Begitulah, Julia dengan pelan mengeja kembali sila-sila di dalam "dasar negara" bangsa ini. Tapi apa daya, lantaran tak pernah bertemu kembali dengan kalimat-kalimat sakti di dalam Pancasila, Julia pun gelagapan. Mungkin juga karena selama ini dia tak benar-benar faham mengenai Pancasila meski sejak kanak-kanak hingga kelas tiga SMA dia fasih melafalkannya.
Kini, saat Pancasila tak pernah dilafalkan, hapalan mengenai Pancasila itu pun menguap begitu saja. Yang tersisa adalah penggalan-penggalan kalimat yang pernah akrab di dalam kehidupannya namun sekaligus tak pernah benar-benar dipahami maknanya.
Bukan Julia seorang saya kira yang "hilang ingatan" mengenai Pancasila. Berjuta-juta anak muda dan bahkan orang tua, mungkin juga telah abai terhadap Pancasila. Bagi sebagian orang, Pancasila mungkin tak lebih dari kenangan masa lalu yang cuma berada di lembar-lembar buku sejarah. Sebagian lainnya menempatkannya sebagai kenangan kala ditatar P4 (Pedoman Penghayatan dan Pengamalan Pancasila).
Berikut ini adalah kata beberapa kawan saya mengenai Pancasila. "Waktu mau masuk kampus ada penataran Pancasila beberapa hari. Kenangannya ya saat akhir acara kita semua nangis karena ternyata kita cinta negeri ini," kata Rini Intama.
Lain dengan Rini yang heroik dan romantis, Mas Prasetyo malah melucu saat ditanya mengenai Pancasila.
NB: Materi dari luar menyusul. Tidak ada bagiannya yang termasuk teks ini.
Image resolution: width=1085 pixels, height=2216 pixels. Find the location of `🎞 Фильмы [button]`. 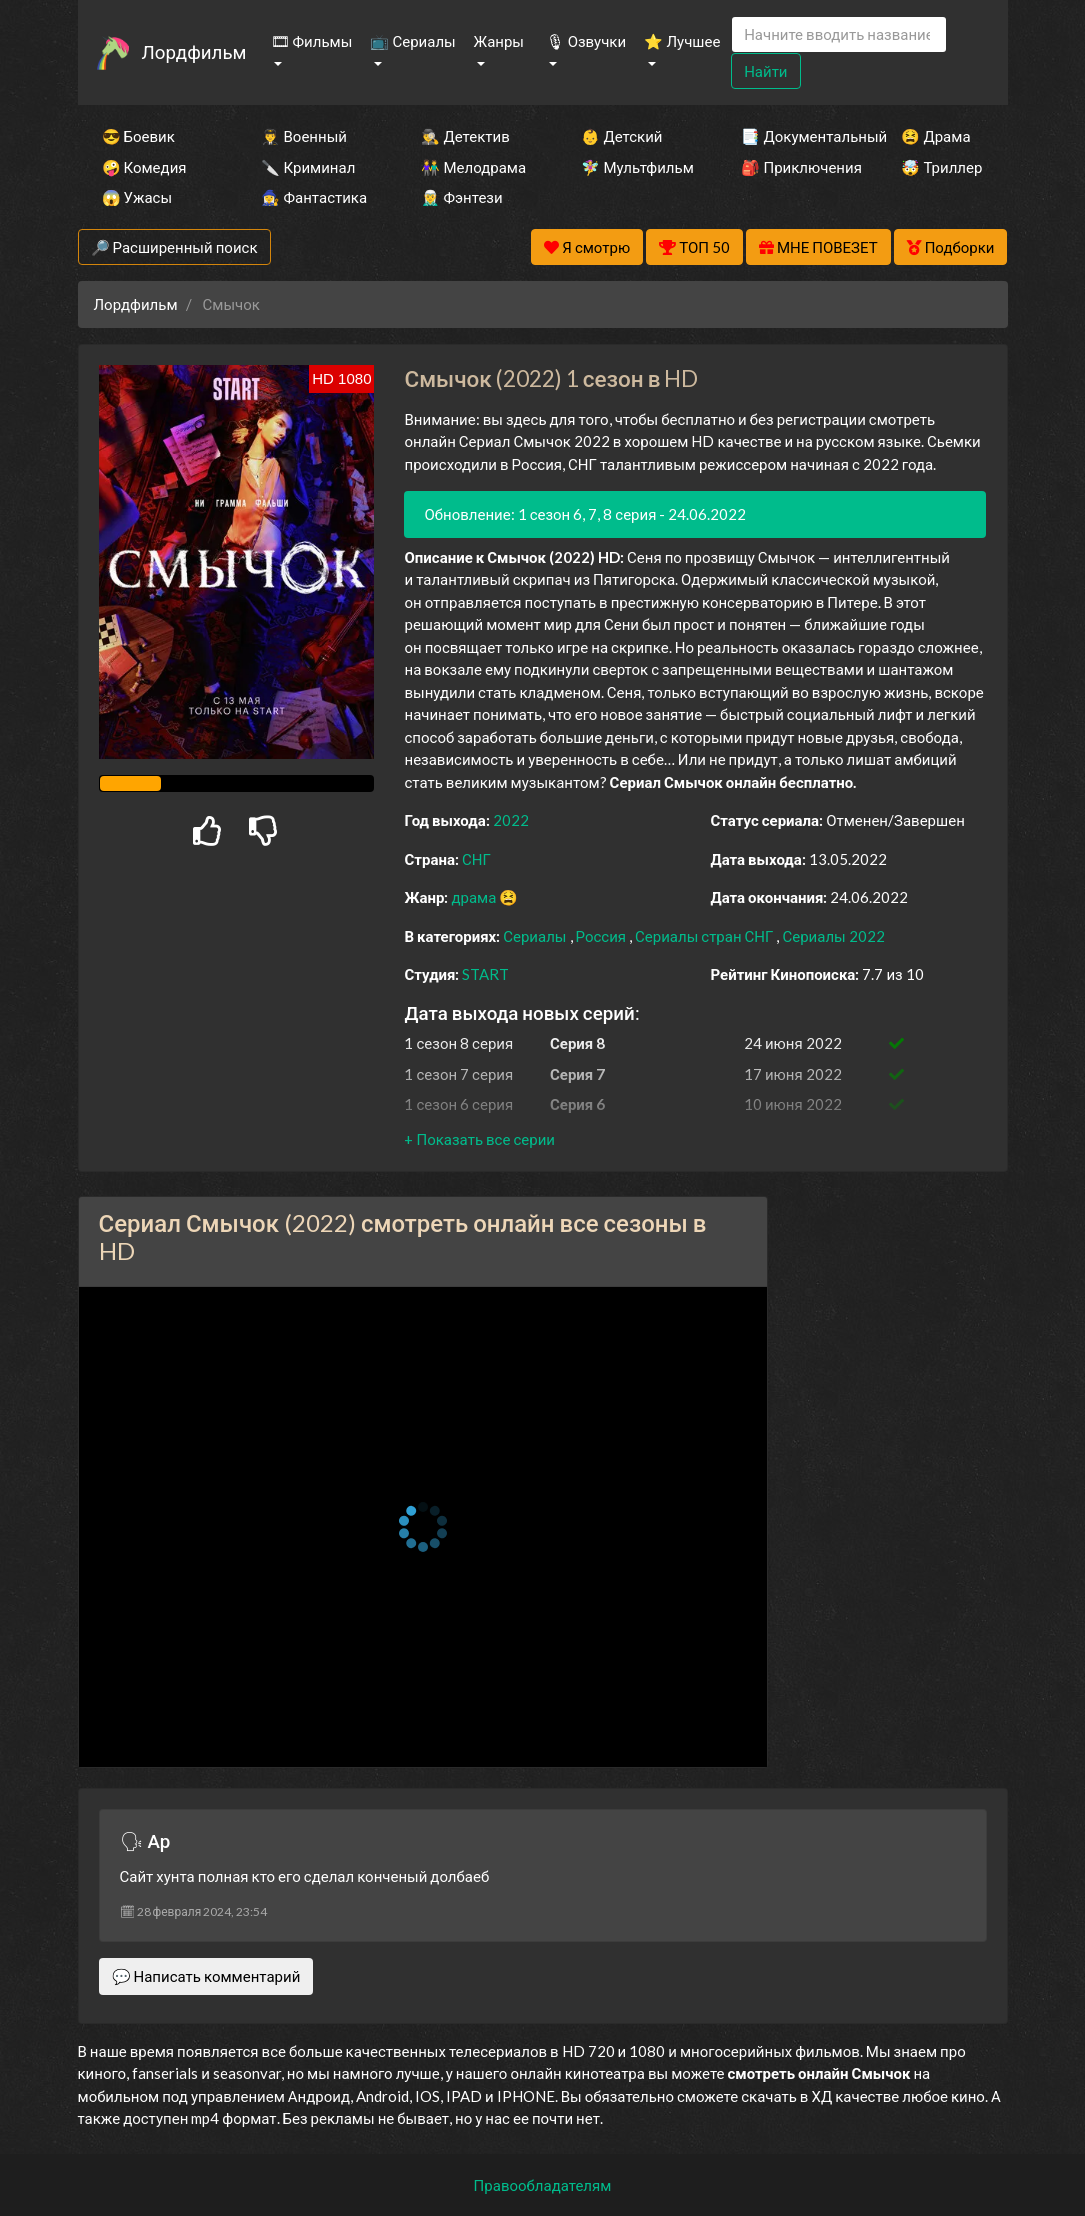 🎞 Фильмы [button] is located at coordinates (312, 41).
Begini katanya, "Tono di sekolah ditanya sama gurunya: 'Ton apa hubungan Pancasila dengan UUD 45?' Jawab Tono 'Baik-baik saja, Bu... Kayaknya ipar-iparan....'"
Sementara Dedy Tri Riyadi mengenang, "Dulu, saya sering ikut lomba cerdas cermat P4 tingkat SMP - SMA. Materinya adalah bulir-bulir penghayatan Pancasila dan TAP-TAP MPR."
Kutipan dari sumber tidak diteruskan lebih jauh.